12.2.3 Conditional VAEs#

Duration:: 35-40 minutes
Level:: Intermediate

Overview#

Variational Autoencoders (VAEs) are powerful generative models that learn to map data into a structured latent space and generate new samples by decoding random points from that space. However, standard VAEs have a limitation: you cannot control what they generate. The output is essentially random, determined only by the sampled latent vector.
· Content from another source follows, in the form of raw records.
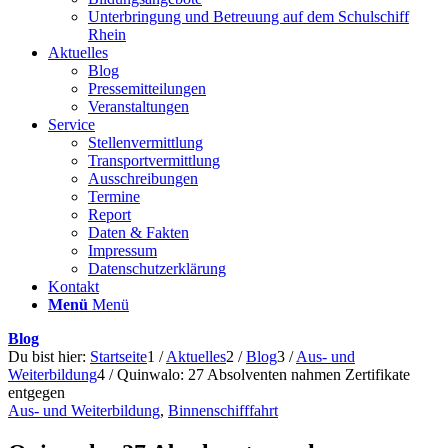
Unterbringung und Betreuung auf dem Schulschiff
Rhein
Aktuelles
Blog
Pressemitteilungen
Veranstaltungen
Service
Stellenvermittlung
Transportvermittlung
Ausschreibungen
Termine
Report
Daten & Fakten
Impressum
Datenschutzerklärung
Kontakt
Menü
Menü
Blog
Du bist hier:
Startseite
1
/
Aktuelles
2
/
Blog
3
/
Aus- und
Weiterbildung
4
/
Quinwalo: 27 Absolventen nahmen Zertifikate
entgegen
Aus- und Weiterbildung
,
Binnenschifffahrt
Conditional Variational Autoencoders (CVAEs) solve this problem by incorporating class labels into both the encoder and decoder [Sohn2015]. By conditioning the model on labels, you gain explicit control over generation. Want to generate the digit “7”? Simply provide label 7 to the decoder. This conditioning mechanism is the foundation for many controlled generation applications, from style transfer to attribute manipulation.
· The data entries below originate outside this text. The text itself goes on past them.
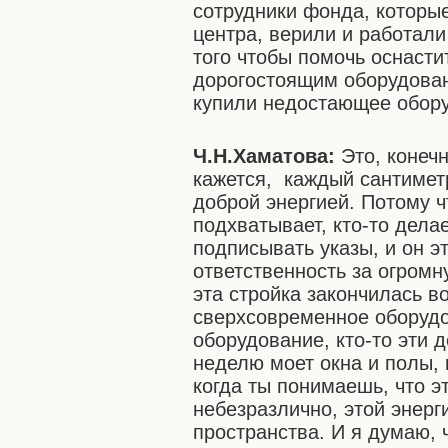
сотрудники фонда, которые
центра, верили и работали
того чтобы помочь оснаст
дорогостоящим оборудован
купили недостающее обору
Ч.Н.Хаматова:
Это, конеч
кажется, каждый сантиметр
доброй энергией. Потому ч
подхватывает, кто-то делае
подписывать указы, и он эт
ответственность за огромн
эта стройка закончилась в
сверхсовременное оборудов
оборудование, кто-то эти 
неделю моет окна и полы, 
когда ты понимаешь, что э
небезразлично, этой энер
пространства. И я думаю,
In this exercise, you will implement a Conditional VAE from scratch using PyTorch, train it on the MNIST handwritten digit dataset, and explore how conditioning enables targeted generation. This hands-on experience builds intuition for the more advanced conditional generation techniques used in modern AI art systems.

Learning Objectives#

By the end of this exercise, you will be able to:

Understand the VAE architecture including encoder, decoder, and reparameterization trick
Implement label conditioning by concatenating one-hot encoded labels to network inputs
Train a Conditional VAE on MNIST and visualize the results
Generate specific digit classes on demand using learned conditional distributions

Quick Start: See It In Action#

Run this code to train a Conditional VAE and generate digits on demand:

Train a CVAE to generate specific digits#

import torch
import torch.nn as nn

# Device selection
device = torch.device('cuda' if torch.cuda.is_available() else 'cpu')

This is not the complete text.